An EPS version of the MIPS FP implementation used in some of the problems below can be found at [http://www.ece.lsu.edu/ee4720/2015/mpipei_fp.eps](http://www.ece.lsu.edu/ee4720/2015/mpipei_fp.eps) and an easy-to-edit Inkscape SVG version can be found at [http://www.ece.lsu.edu/ee4720/2015/mpipei_fp.svg](http://www.ece.lsu.edu/ee4720/2015/mpipei_fp.svg).

**Problem 1:** Solve 2014 Midterm Exam Problem 2, which asks for a stall-in-ME version of our floating-point pipeline. A solution to this problem is available but use it only if you are stuck, and after you are finished to check your answer. If you got it wrong, then solve the problem again without looking at the solution.

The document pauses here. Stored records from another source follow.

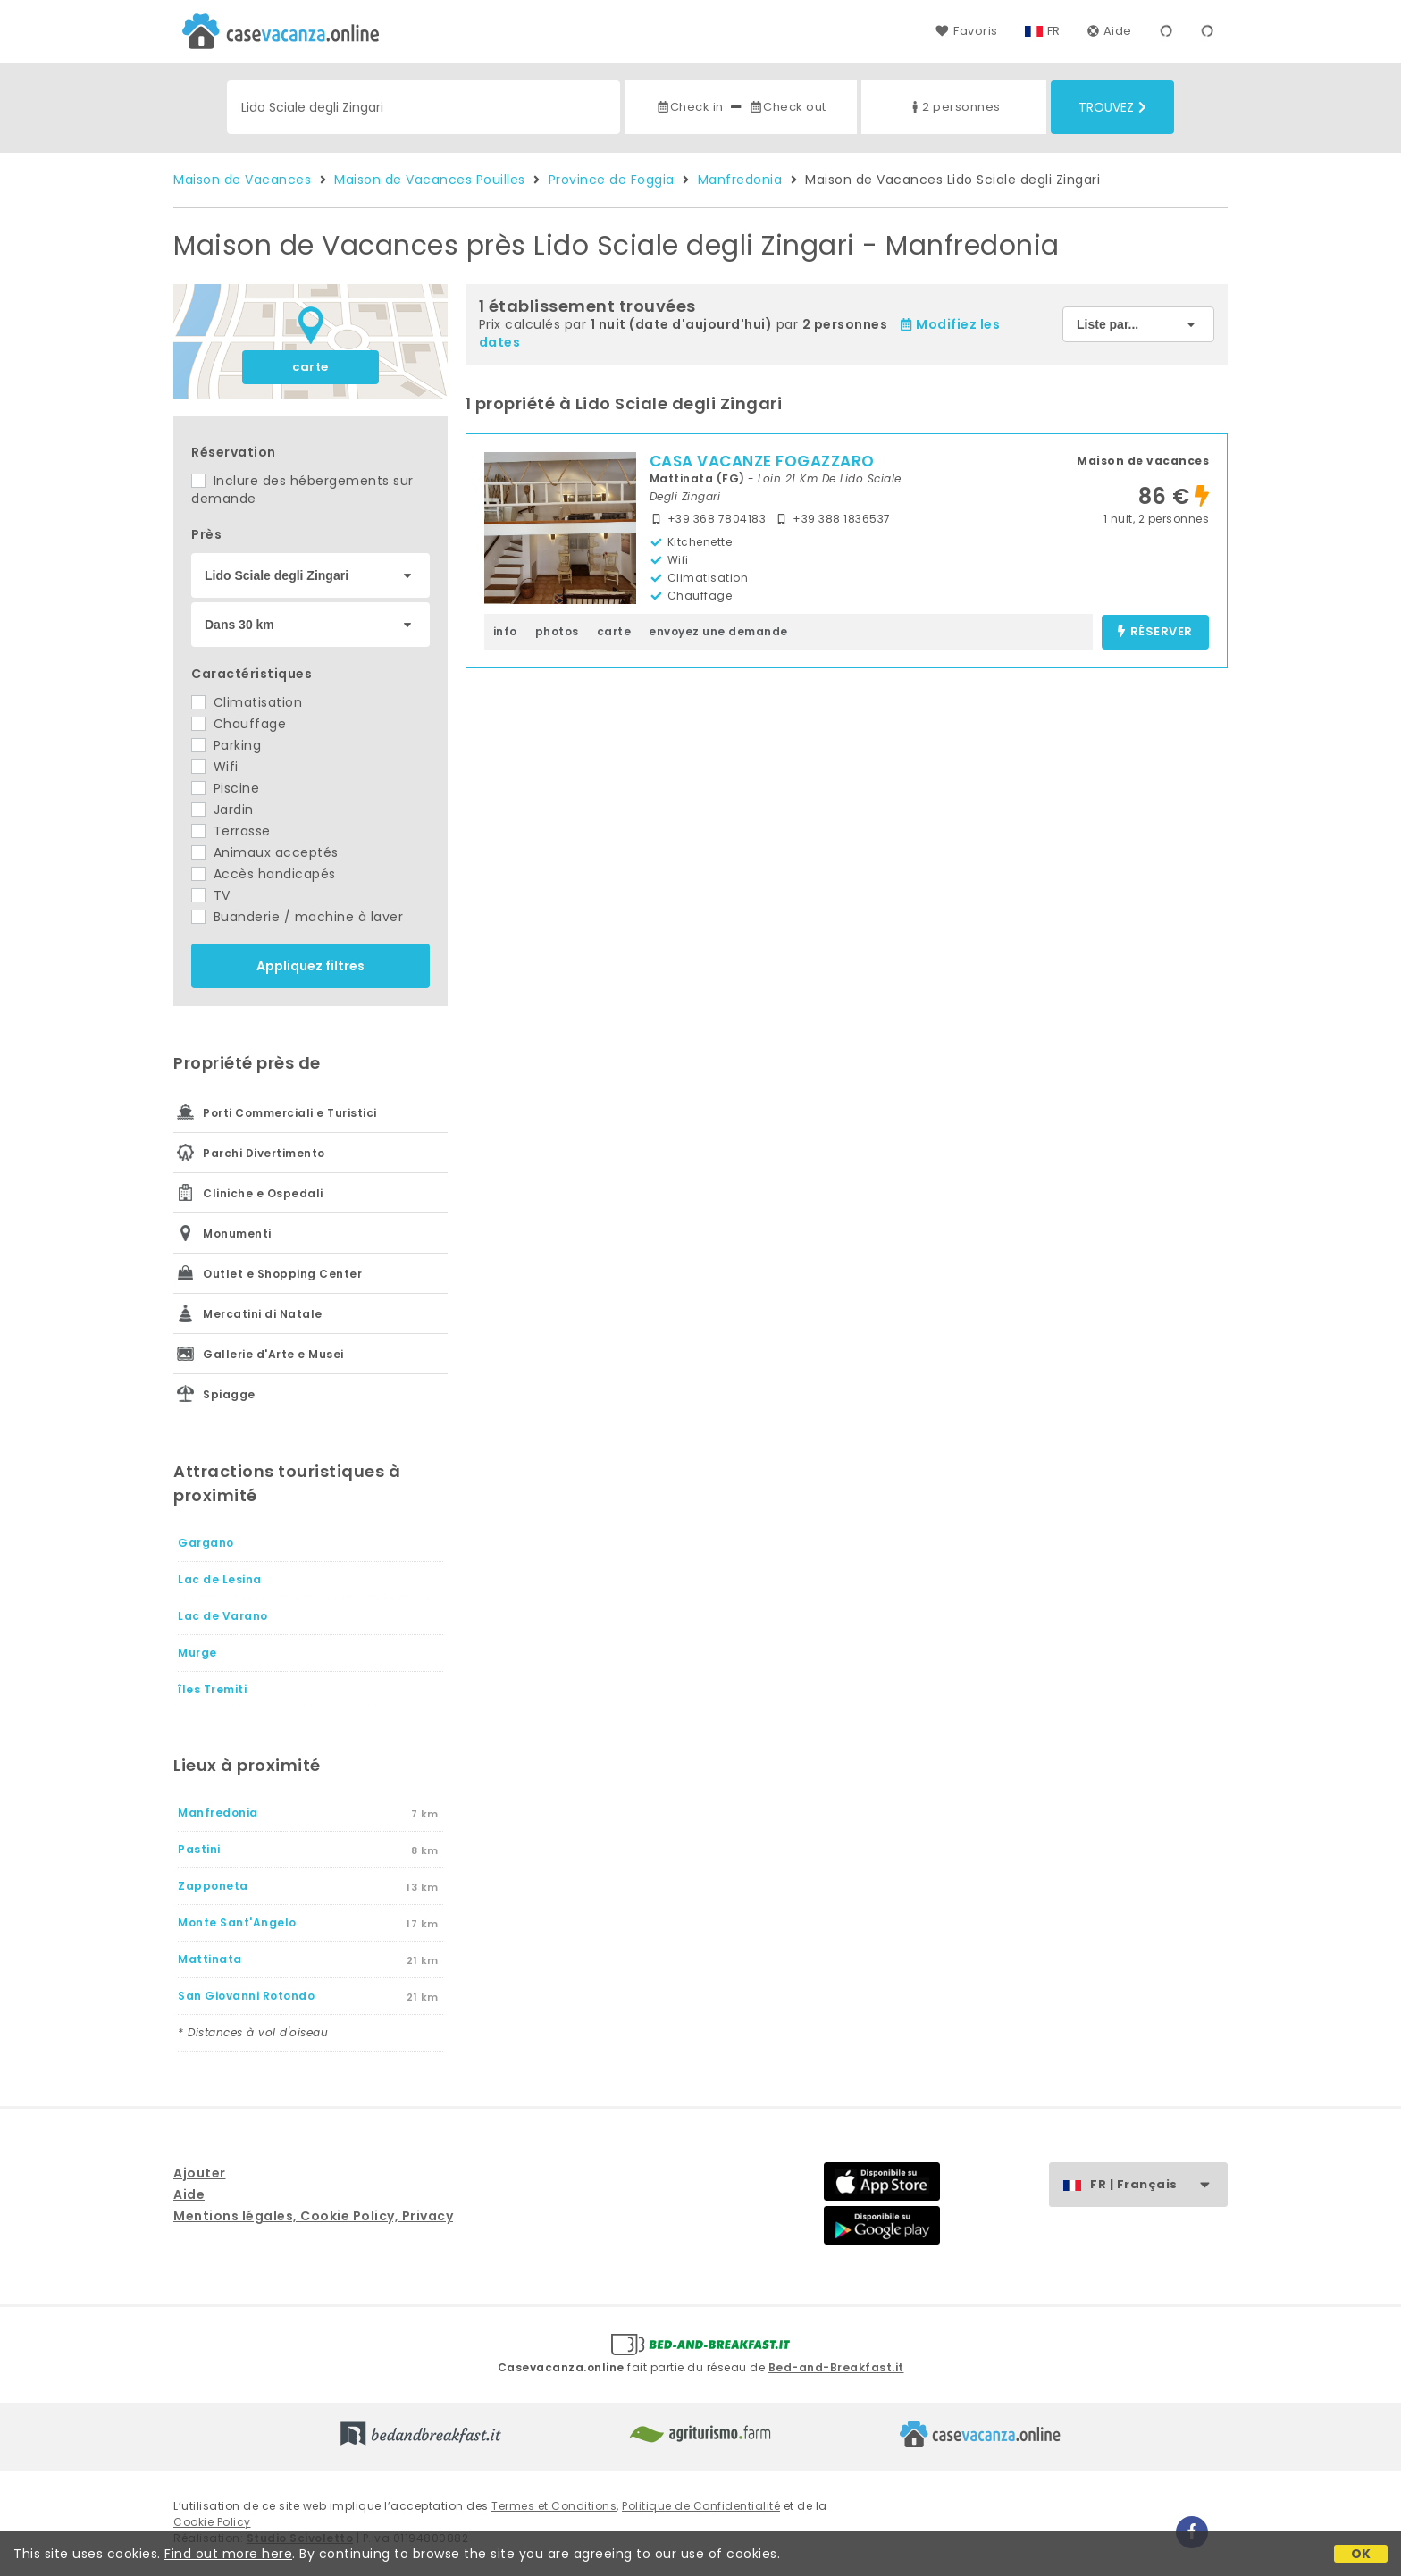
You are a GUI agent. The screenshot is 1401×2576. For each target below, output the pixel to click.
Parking (226, 745)
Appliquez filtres (310, 966)
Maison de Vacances (242, 180)
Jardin (222, 809)
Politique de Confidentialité (701, 2505)
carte (310, 366)
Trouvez (1112, 107)
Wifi (215, 767)
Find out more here (228, 2554)
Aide (1109, 30)
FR (1054, 30)
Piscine (225, 788)
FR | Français (1158, 2185)
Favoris (966, 30)
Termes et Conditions (554, 2505)
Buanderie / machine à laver (297, 917)
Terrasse (231, 831)
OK (1361, 2554)
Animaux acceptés (265, 852)
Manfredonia (740, 180)
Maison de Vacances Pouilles (429, 180)
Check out (787, 106)
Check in (690, 106)
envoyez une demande (718, 631)
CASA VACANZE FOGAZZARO (762, 461)
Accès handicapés (263, 874)
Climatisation (246, 702)
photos (557, 631)
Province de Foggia (612, 180)
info (505, 631)
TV (211, 895)
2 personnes (954, 106)
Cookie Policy (212, 2522)
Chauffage (238, 724)
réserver (1155, 632)
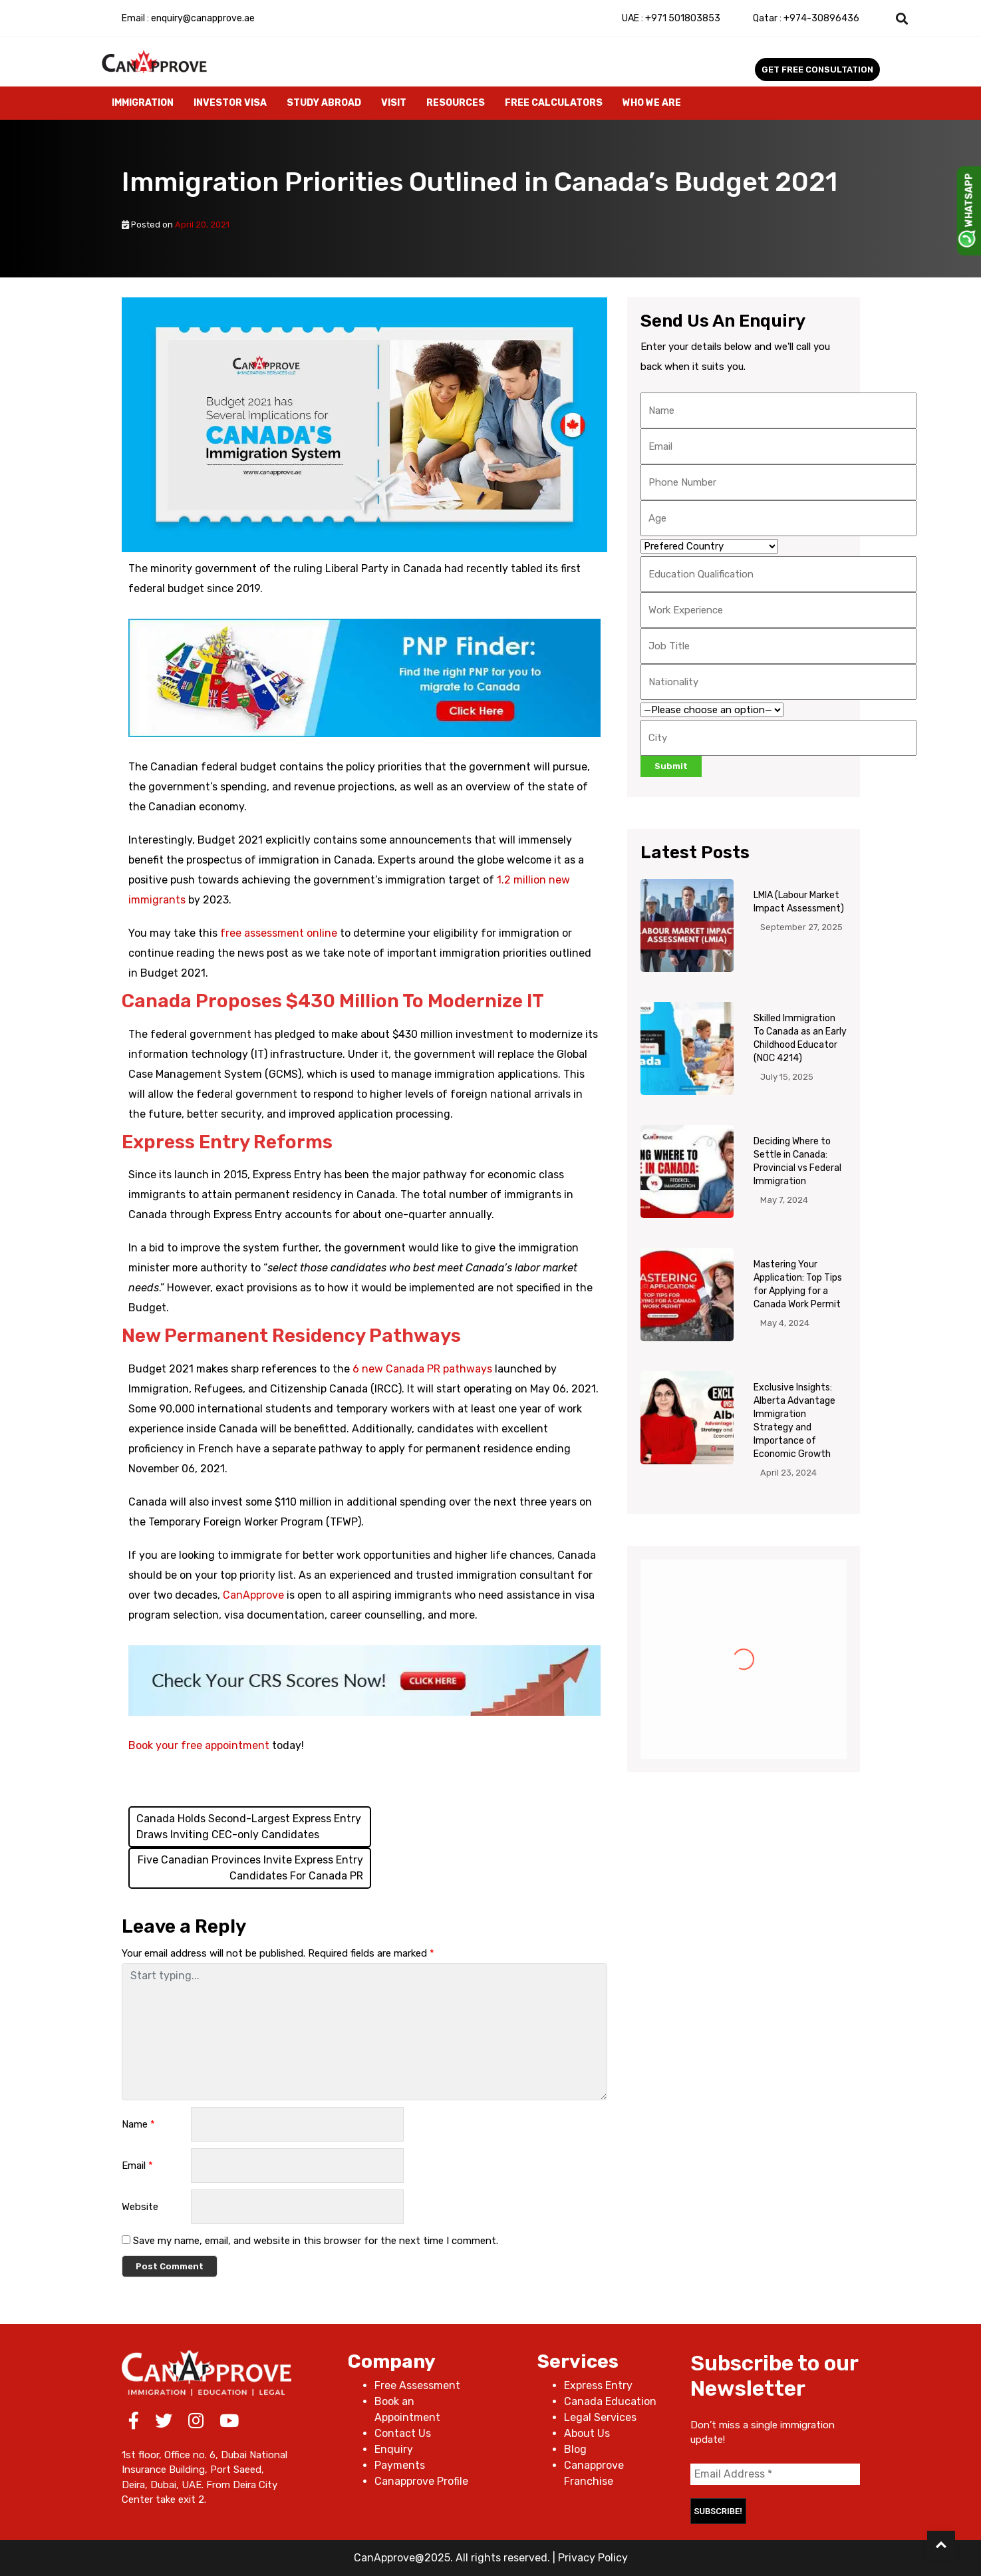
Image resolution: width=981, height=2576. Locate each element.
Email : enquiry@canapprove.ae (188, 18)
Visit (393, 102)
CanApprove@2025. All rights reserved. (452, 2557)
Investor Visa (230, 102)
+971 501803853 (671, 18)
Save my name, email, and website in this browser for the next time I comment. (315, 2241)
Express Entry (598, 2385)
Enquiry (393, 2449)
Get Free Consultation (817, 70)
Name (138, 2124)
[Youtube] (229, 2423)
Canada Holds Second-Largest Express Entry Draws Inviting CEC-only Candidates (248, 1826)
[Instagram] (196, 2423)
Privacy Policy (593, 2557)
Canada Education (610, 2401)
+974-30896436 (806, 18)
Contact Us (402, 2433)
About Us (587, 2433)
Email (137, 2166)
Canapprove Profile (421, 2481)
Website (140, 2207)
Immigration (143, 102)
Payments (399, 2465)
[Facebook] (134, 2423)
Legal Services (600, 2417)
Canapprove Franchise (594, 2473)
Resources (455, 102)
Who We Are (652, 102)
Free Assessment (417, 2385)
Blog (575, 2449)
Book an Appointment (407, 2409)
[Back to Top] (941, 2545)
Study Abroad (324, 102)
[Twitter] (163, 2423)
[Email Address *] (775, 2474)
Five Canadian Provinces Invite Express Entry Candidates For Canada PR (250, 1867)
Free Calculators (554, 102)
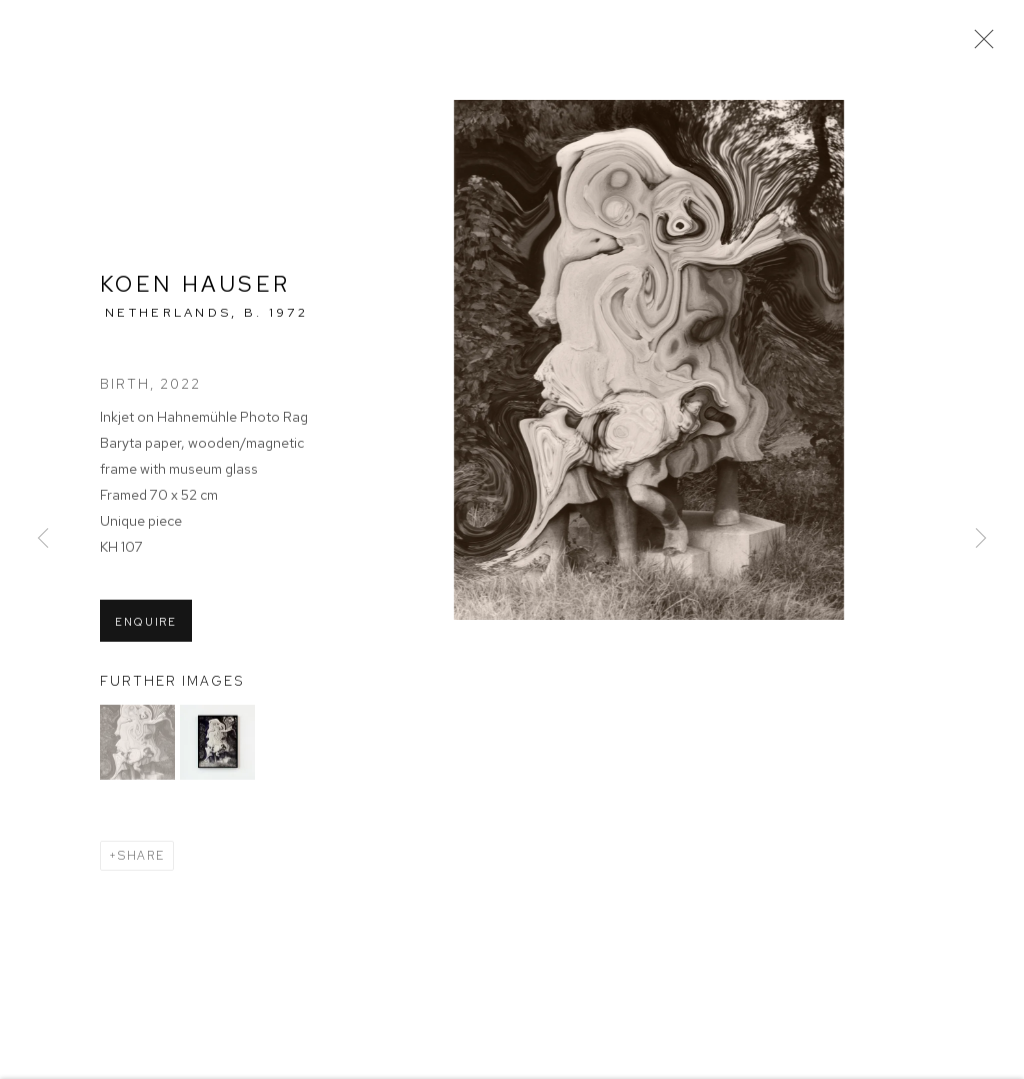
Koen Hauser (195, 285)
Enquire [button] (146, 623)
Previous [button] (43, 539)
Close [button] (979, 45)
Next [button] (981, 539)
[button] (137, 744)
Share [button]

**Problem 2:** Solve 2014 Final Exam Problem 1, which asks for an execution diagram of code running on the solution to the 2014 Midterm Problem 2.

There’s another problem on the next page.
Problem 3: In the FP implementation on the next page (which is the same as the one used in class) an add.s instruction can stall due to an earlier mul.s, see the example below.

# Execution of code on the illustrated implementation.
# Cycle 0 1 2 3 4 5 6 7 8 9
mul.s f0, f1, f2  IF ID M1 M2 M3 M4 M5 M6 WF
add.s f6, f7, f8  IF ID A1 A2 A3 A4 WF
add.s f3, f4, f5  IF ID -> A1 A2 A3 A4 WF
and r6, r7, r8   IF -> ID EX ME WB

To avoid the stall consider the fpa-4/6 design in which an add.s instruction that would stall taking the usual route instead enters the FP pipeline at the M1 unit. Assume that the M1 unit’s control signal (not shown and not part of the problem) will command it to pass the values at its inputs to its outputs unchanged when it is carrying add.s operands. Then at the appropriate time it crosses over to A1 and continues through the remaining adder stages. An add.s not facing a WF structural hazard stall would go from ID to A1, as in the usual design. See the execution below.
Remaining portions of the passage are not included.